Histidine residues tend to require special treatment because of their ability to take on any of three protonation states (delta protonated, epsilon protonated, or the charged form with both nitrogens protonated). In the current version of AutoPSF, all histidines are assigned delta protonation, although an interface to change this will be added in the near future.
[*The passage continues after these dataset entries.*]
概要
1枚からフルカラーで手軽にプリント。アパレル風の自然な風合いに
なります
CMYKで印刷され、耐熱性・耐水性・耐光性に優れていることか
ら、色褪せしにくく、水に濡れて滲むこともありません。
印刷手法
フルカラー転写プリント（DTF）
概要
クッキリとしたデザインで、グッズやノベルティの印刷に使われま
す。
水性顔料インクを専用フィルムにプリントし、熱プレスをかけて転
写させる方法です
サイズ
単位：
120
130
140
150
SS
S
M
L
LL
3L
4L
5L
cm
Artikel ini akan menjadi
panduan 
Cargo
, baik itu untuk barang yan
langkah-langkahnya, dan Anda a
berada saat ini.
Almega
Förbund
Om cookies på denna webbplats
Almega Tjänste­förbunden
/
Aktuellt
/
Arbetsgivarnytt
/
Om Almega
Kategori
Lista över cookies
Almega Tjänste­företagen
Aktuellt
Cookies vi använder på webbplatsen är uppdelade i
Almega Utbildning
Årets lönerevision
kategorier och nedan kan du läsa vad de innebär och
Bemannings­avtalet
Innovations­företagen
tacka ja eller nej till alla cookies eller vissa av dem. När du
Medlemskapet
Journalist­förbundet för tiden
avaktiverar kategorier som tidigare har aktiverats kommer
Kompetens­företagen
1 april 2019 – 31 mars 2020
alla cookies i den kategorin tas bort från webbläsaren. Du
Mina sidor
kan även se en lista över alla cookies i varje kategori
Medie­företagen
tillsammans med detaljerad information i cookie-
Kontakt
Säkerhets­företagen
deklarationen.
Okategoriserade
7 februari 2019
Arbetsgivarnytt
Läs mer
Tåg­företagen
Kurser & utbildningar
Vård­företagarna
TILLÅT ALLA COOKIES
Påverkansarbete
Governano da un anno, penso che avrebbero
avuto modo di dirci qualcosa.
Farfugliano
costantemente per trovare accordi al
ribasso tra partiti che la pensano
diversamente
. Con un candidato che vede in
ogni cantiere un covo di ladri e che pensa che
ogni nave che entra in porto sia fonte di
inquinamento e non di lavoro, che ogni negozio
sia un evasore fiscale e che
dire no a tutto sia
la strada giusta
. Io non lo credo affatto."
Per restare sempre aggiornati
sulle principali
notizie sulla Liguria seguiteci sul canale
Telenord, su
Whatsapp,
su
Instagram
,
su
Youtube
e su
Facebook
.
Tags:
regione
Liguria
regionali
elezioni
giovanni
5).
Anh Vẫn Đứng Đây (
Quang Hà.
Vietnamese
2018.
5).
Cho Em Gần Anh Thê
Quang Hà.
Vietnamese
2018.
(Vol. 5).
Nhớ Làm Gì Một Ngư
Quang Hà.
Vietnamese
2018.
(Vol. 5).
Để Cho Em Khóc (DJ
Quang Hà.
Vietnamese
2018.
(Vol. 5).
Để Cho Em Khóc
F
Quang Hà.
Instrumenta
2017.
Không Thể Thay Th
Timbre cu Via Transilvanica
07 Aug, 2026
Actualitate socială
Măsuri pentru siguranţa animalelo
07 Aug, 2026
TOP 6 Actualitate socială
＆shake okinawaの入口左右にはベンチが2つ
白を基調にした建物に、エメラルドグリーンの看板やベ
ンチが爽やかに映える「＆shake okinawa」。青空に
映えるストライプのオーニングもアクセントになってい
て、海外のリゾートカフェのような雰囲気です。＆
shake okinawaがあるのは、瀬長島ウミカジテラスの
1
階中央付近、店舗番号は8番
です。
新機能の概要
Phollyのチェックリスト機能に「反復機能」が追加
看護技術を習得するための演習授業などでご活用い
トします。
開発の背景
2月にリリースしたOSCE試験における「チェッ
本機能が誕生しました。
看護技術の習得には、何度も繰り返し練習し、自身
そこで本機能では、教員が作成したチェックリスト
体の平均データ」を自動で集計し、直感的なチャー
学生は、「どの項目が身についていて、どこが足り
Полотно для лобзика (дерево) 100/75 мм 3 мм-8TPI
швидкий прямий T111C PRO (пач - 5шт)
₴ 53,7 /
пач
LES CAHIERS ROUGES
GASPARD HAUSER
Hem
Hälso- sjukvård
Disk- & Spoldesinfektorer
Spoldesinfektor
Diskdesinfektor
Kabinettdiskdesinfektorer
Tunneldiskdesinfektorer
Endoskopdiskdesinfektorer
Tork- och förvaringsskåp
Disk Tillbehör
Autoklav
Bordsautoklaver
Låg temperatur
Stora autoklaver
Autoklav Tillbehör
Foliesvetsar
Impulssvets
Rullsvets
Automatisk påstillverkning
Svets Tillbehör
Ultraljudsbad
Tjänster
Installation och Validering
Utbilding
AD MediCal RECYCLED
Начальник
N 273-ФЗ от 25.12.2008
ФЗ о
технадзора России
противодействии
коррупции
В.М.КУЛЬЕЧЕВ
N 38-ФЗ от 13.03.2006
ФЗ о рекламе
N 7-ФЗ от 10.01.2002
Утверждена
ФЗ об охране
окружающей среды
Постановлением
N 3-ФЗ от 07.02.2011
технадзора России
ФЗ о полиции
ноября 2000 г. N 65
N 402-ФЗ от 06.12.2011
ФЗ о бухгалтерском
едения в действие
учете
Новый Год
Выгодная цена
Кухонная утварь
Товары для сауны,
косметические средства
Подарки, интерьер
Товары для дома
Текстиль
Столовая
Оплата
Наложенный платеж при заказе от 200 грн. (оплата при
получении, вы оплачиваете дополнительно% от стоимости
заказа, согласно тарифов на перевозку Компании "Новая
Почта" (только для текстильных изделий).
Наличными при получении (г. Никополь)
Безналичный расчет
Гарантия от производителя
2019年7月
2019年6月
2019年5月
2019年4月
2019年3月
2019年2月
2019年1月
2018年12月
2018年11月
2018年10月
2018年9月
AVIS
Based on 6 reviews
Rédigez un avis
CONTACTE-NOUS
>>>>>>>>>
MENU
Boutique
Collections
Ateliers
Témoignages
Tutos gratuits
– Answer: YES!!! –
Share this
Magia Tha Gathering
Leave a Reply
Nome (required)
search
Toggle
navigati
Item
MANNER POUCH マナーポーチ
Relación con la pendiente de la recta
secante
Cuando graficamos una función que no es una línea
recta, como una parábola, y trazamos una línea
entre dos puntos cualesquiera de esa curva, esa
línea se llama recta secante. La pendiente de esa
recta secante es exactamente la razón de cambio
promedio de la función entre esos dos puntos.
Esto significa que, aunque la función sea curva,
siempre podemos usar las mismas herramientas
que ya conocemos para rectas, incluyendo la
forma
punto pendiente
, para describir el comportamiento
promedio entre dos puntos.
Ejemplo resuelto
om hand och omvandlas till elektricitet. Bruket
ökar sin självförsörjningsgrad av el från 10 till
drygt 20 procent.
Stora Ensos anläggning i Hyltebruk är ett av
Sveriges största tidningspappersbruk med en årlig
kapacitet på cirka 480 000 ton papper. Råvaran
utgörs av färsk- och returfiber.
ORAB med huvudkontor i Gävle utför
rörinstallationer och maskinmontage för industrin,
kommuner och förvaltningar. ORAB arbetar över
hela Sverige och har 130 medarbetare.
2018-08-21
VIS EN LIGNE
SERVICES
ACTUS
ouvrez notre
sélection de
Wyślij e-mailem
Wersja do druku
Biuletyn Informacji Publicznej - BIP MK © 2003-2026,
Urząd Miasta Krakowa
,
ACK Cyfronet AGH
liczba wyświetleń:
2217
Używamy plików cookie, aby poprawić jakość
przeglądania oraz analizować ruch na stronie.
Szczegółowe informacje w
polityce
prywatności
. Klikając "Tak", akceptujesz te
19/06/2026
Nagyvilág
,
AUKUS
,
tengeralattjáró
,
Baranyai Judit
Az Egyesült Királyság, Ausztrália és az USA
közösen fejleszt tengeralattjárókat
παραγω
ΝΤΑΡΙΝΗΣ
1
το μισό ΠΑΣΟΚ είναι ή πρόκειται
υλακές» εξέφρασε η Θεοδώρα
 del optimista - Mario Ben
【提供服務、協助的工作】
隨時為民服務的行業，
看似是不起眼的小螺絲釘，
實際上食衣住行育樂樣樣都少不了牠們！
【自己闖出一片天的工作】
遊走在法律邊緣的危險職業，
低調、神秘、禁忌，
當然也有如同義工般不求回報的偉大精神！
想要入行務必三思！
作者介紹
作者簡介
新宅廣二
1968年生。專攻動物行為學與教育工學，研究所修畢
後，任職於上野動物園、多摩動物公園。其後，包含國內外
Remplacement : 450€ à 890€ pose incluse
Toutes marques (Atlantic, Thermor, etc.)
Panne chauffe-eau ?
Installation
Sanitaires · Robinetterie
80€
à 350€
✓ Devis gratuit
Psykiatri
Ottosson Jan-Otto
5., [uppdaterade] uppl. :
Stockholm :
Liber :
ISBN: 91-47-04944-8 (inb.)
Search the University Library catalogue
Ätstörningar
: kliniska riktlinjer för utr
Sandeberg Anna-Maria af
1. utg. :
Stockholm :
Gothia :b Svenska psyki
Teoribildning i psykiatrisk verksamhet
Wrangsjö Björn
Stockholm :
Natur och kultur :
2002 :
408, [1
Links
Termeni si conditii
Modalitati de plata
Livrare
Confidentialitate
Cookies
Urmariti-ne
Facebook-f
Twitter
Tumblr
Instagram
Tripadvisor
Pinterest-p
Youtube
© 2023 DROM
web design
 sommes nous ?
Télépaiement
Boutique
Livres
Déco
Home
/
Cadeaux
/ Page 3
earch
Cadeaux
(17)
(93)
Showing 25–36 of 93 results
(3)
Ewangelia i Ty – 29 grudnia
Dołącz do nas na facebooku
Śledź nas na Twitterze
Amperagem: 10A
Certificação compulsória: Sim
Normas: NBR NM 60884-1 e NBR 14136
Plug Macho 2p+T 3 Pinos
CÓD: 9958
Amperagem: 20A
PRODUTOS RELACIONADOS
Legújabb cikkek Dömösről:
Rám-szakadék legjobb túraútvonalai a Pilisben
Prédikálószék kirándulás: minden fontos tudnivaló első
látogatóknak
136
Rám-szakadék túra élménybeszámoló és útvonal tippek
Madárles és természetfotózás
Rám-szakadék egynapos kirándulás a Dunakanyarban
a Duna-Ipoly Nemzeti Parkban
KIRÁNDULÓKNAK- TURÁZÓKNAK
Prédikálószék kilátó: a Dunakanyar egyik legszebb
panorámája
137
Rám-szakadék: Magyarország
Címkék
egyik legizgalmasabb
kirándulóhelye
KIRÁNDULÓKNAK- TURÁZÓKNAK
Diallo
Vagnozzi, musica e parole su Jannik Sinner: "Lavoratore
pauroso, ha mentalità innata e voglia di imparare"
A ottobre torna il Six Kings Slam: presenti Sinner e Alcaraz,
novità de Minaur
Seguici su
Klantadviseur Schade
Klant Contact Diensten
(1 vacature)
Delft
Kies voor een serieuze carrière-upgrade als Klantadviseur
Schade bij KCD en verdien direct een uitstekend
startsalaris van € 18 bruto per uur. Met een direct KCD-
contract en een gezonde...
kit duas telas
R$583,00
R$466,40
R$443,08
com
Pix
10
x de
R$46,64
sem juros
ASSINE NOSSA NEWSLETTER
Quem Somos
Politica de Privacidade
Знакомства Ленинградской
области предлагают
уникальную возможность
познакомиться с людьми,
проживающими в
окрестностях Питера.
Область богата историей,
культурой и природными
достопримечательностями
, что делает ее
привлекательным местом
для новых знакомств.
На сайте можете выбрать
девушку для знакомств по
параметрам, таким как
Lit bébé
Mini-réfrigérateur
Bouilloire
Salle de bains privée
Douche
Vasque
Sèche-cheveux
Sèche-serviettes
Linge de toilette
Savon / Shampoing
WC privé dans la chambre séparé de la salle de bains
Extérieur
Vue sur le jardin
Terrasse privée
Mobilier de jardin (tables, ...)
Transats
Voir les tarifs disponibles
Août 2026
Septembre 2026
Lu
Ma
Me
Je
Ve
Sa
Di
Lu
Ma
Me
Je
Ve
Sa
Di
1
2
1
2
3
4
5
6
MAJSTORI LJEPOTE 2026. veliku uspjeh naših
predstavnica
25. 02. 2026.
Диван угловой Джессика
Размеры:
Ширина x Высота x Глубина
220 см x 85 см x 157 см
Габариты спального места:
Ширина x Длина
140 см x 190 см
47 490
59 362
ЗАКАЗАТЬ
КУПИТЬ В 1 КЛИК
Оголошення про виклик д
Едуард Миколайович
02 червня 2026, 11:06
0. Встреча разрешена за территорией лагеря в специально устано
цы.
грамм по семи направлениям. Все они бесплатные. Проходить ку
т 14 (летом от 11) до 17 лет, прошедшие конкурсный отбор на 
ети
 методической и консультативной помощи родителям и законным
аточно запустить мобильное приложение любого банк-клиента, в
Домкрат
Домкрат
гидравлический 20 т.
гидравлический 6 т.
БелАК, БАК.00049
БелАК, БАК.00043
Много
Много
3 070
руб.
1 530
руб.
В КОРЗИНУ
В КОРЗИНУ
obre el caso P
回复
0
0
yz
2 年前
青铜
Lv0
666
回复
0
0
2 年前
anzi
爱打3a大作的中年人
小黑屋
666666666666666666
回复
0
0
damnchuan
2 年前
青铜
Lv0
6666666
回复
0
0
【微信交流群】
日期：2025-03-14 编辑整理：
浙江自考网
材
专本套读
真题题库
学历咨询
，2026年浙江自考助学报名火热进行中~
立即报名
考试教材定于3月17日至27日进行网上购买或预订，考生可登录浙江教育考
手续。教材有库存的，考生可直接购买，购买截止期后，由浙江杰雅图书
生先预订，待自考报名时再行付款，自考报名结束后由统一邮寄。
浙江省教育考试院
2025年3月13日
Any histidines bonded to metal ions will have their protonation state adjusted to keep the protion away from the metal.

Treatment of Cysteines

As with histidine, cysteine residues require special treatment because they can form disulfide bonds with other cysteines, and may also lost their sulfur hydrogen if they are involved in ligation of a metal. AutoPSF will automatically form a disulfide bond between any cysteine pair where the sulfur atoms are within three angstroms of each other (this is accomplished by putting a DISU patch on these residues). In addition, any cysteine bonded to a metal will be deprotonated, since it is likely involved as a ligand.

Unparameterized residues

AutoPSF will assume that any residue not defined in the input topology files is unparameterized. When a structure containing such residue is built, AutoPSF will detect the unparameterized fragment and display a dialogue box detailing possible solutions.